A história da origem do Alfa Romeo GTV é surpreendentemente pouco glamorosa. Tudo começou não com um design simples, mas com a estrutura de um prático Fiat Tipo de 1988 – um carro pouco conhecido pelo seu pedigree de desempenho. No entanto, a partir desta plataforma despretensiosa, os engenheiros da Alfa Romeo criaram um cupê com tração traseira que desafiou as expectativas e conquistou seguidores fiéis. O antecessor do GTV, embora falho, era uma máquina sofisticada e charmosa; o desafio era recuperar esse espírito ao passar para um layout de tração dianteira.

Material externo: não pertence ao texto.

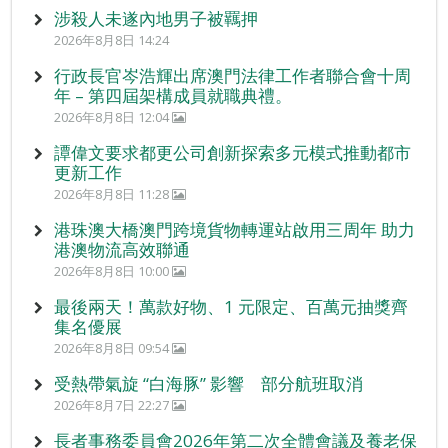
涉殺人未遂內地男子被羈押
2026年8月8日 14:24
行政長官岑浩輝出席澳門法律工作者聯合會十周
年 – 第四屆架構成員就職典禮。
2026年8月8日 12:04
譚偉文要求都更公司創新探索多元模式推動都市
更新工作
2026年8月8日 11:28
港珠澳大橋澳門跨境貨物轉運站啟用三周年 助力
港澳物流高效聯通
2026年8月8日 10:00
最後兩天！萬款好物、1 元限定、百萬元抽獎齊
集名優展
2026年8月8日 09:54
受熱帶氣旋 “白海豚” 影響 部分航班取消
2026年8月7日 22:27
長者事務委員會2026年第二次全體會議及養老保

Muitos críticos duvidaram que o chassis baseado no Tipo pudesse proporcionar a experiência de condução exigida pelos fãs da Alfa Romeo. No entanto, o engenheiro-chefe de chassis da Alfa Romeo, Giancarlo Travaglio, recusou-se a fazer concessões. Ele e sua equipe compararam o GTV com o Honda Civic VTi e o Lotus Elan, buscando o mesmo brilho dinâmico. Os próprios métodos de teste de Travaglio eram pouco ortodoxos – ele realizou desvios de 185 km/h para entender o comportamento do chassi.
Os primeiros protótipos do GTV eram estreitos, com uma suspensão traseira simples que expunha as suas origens humildes. Mas uma mudança de estratégia, impulsionada pelo CEO da Fiat, Paolo Cantarella, e planos ambiciosos para um relançamento nos EUA, forçou uma repensação radical. A suspensão original foi substituída por um sistema multi-link montado em um chassi auxiliar de liga rígida. Este design incorporou um grau sutil de direção nas rodas traseiras, tornando o carro mais controlável em altas velocidades.

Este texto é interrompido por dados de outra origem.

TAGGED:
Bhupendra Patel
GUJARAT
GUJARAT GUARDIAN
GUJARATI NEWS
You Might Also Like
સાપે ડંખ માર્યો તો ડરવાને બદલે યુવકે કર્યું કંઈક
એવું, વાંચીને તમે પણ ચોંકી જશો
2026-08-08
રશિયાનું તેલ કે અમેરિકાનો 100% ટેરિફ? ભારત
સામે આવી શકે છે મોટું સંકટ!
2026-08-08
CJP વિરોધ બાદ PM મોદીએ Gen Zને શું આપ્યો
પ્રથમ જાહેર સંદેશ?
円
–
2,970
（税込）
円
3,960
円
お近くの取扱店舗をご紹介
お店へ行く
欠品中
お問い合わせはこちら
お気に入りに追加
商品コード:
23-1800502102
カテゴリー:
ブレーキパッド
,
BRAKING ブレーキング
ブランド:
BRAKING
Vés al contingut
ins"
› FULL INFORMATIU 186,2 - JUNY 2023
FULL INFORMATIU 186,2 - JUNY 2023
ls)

O resultado foi um carro que surpreendeu a muitos. Em velocidades mais baixas, o GTV fazia curvas com notável obediência, eliminando a subviragem. A decolagem no meio do canto induziu o aperto controlado da linha. Embora não seja tão cru quanto um drift do Mazda MX-5, ofereceu uma experiência mais confiável em condições molhadas.
Complementando as atualizações do chassis estava o novo motor Twin Spark da Alfa Romeo. Esses motores inovadores apresentavam velas de ignição duplas por cilindro, cames duplos e comando de válvulas variável. A versão de 2,0 litros entregava 150 cavalos de potência, 138 lb-pés de torque e um limite máximo de 7.000 rpm. Na prática, o motor atingiria com segurança 7.300 rpm antes da intervenção do limitador de rotação.
O Alfa Romeo GTV é uma prova de que o brilho pode surgir de origens improváveis. Através de uma engenharia astuta e de uma busca incansável pela dinâmica de condução, transformou um humilde hatchback numa estrela dos 240 km/h que continua a cativar os entusiastas até hoje.